India targets solar capacity of 280 GW and 5 million tonnes of green H2 production by 2030. “We expect EV penetration will reach 5 per cent for PV and CV, and 21 per cent for two-wheelers. Clean energy could have a TAM of $30 billion in 2030 ($10bn currently). By 2050, we estimate the TAM could reach $200 billion and cumulative spending of $2 trillion,” the Bernstein report says.
Plenty of scope
The report says the clean energy business, which “represents a new growth pillar for Reliance” comes with a “plenty of scope for expansion overtime”. The report adds, “By 2030, we estimate RIL could capture 60 per cent, 30 per cent and 20 per cent of solar, battery and hydrogen TAM respectively.”
“At Reliance, we have set an ambitious target of achieving net-zero carbon by 2035 and are investing over $10 billion (₹75,000 crore in 2020) in building the most comprehensive ecosystem for New Energy and New Materials in India,” the company’s Web site says on the New Energy business.
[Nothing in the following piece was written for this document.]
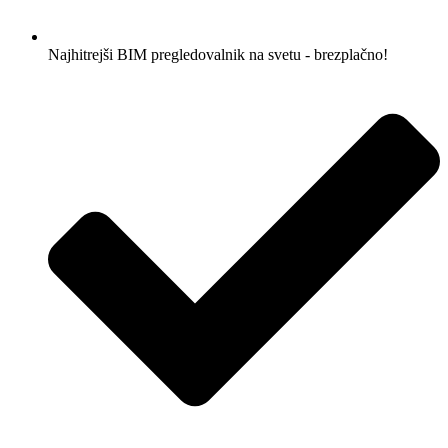
Najhitrejši BIM pregledovalnik na svetu - brezplačno!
It has invested ₹15,000 crore in value-chain, partnerships, and future technologies, including upstream and downstream industries, to create a fully integrated, end-to-end renewable energy ecosystem.
RIL plans to have 100-GW installed solar capacity by 2030, “which is 35 per cent of the country’s targeted capacity of 280 GW, but represents 50 per cent incremental share. O2C (Order to Cash) continues to take benefit from low-cost Russian crude feedstock, while product prices remain strong. Urals is trading at a 20-25 per cent discount to Dubai oil price, yielding an additional $6-8/bbl spread on refining margins,” the report explains.
Bernstein estimates O2C can achieve FY24 EBITDA of ₹63,000 crore (+1 per cent year on year), which is in line with market estimates. However, key risk, according to the global advisory firm is “a recession that leads to a sharp decline in margins next year”.
The report adds that funding is not an issue for RIL given the current balance sheet and FCF outlook. “Reliance targets to fund future capex from OCF and maintain net debt to EBITDA of less than 1x (0.6x in FY23). FCF will turn positive in FY24 and reach ₹ 1-lakh crore 1tn by FY27,” the report said, adding, “We rate Reliance Industries Outperform with a price target of ₹3,040 with 22 per cent upside potential. Our FY24 EPS of ₹132 is 13 per cent above consensus estimates.”